母の言葉に食いつくようにして答えたエテルの力強い返事に何かを感じ取った父は言った。


「みんな、先に城へ戻って休んでくれ。俺とオリビアは、エテルを植物園に連れていく。ユア、お前もみんなと一緒に先に城に戻るか。」


自分だけ置き去りにしないで欲しいと思ったユアは、父の問いかけに対して大きく首を振った。


 そして、四人は植物園へと続く道を進んでいった。母に連れられて先を歩いているエテルの顔はずっと下を向いていた。ユアはそれを見て、夜空を見上げながら歩くことを決めた。雲一つない南の夜空には、つばめ座の星が輝いていた。もうすぐアスタリアに夏がやってくるとユアは思った。


 月蝶樹の蕾の香りが一層強く鼻に通り抜けたのに気付いて、ユアは上に向けていた目線を戻した。ちょうどその時、エテルは月蝶樹に向かって全力で走り出した。


「急に走り出してどうしたの。」


母はそう叫んでエテルを追いかけ始めた。その様子に驚いた父はユアの身体を抱きかかえると急いで二人の後を追っていった。


 ユアを抱える父が二人に追いついたとき、エテルは月蝶樹を囲む池に飛び込もうとしていたところだった。
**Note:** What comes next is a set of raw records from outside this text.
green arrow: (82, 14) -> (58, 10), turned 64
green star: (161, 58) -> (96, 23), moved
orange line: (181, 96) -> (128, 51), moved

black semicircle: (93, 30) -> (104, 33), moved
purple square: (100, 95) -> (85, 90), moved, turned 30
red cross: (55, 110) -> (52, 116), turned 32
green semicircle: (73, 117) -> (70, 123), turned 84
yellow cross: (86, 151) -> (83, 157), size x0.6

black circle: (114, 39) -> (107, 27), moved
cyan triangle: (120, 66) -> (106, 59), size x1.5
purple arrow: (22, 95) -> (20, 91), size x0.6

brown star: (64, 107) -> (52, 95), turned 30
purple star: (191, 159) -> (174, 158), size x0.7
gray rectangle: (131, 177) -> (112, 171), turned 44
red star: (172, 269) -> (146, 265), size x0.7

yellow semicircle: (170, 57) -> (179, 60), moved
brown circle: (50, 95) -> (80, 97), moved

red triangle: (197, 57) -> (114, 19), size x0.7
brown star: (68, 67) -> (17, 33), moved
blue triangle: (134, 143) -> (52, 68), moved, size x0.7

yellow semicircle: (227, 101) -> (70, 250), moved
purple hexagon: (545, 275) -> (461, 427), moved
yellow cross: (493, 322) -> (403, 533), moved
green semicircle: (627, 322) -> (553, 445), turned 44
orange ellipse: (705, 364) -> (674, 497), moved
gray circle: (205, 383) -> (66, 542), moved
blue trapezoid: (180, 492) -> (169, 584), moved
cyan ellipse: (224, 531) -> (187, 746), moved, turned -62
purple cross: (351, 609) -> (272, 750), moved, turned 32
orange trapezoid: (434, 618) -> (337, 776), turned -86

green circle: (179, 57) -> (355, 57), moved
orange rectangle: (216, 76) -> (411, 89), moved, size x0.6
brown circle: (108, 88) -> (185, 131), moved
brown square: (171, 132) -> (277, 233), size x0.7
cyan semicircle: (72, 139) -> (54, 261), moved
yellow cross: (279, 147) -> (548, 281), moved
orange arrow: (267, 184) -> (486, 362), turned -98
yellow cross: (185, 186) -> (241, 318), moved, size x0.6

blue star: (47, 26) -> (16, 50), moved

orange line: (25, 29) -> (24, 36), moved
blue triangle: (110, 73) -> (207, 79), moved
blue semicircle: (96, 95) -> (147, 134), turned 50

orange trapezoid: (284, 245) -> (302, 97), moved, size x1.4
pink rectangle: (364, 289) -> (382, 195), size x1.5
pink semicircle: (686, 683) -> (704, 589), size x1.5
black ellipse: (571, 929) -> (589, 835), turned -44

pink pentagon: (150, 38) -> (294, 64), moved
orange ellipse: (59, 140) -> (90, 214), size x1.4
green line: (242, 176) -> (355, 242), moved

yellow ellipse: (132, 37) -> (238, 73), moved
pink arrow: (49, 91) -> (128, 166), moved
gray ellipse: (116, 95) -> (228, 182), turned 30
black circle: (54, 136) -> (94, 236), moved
ちょうど梅雨の終わり頃、冬から春にかけて空っぽだった池は、澄んだ雨水でいっぱいになっていた。


「エテル、何をしようとしているんだ。」


そう叫ぶ父の声にエテルは気付く様子もなく、そのまま池を泳いで、月蝶樹が根を張る小さな浮島へ辿り着いた。月蝶樹には、毎年花を咲かすことなく枯れていく金色の蕾がたくさんなっていた。水をたくさん吸い込んだエテルの服はとても重そうに見えたが、そんな素振りもなく、エテルはゆっくり月蝶樹に近づくと、その樹に触れた。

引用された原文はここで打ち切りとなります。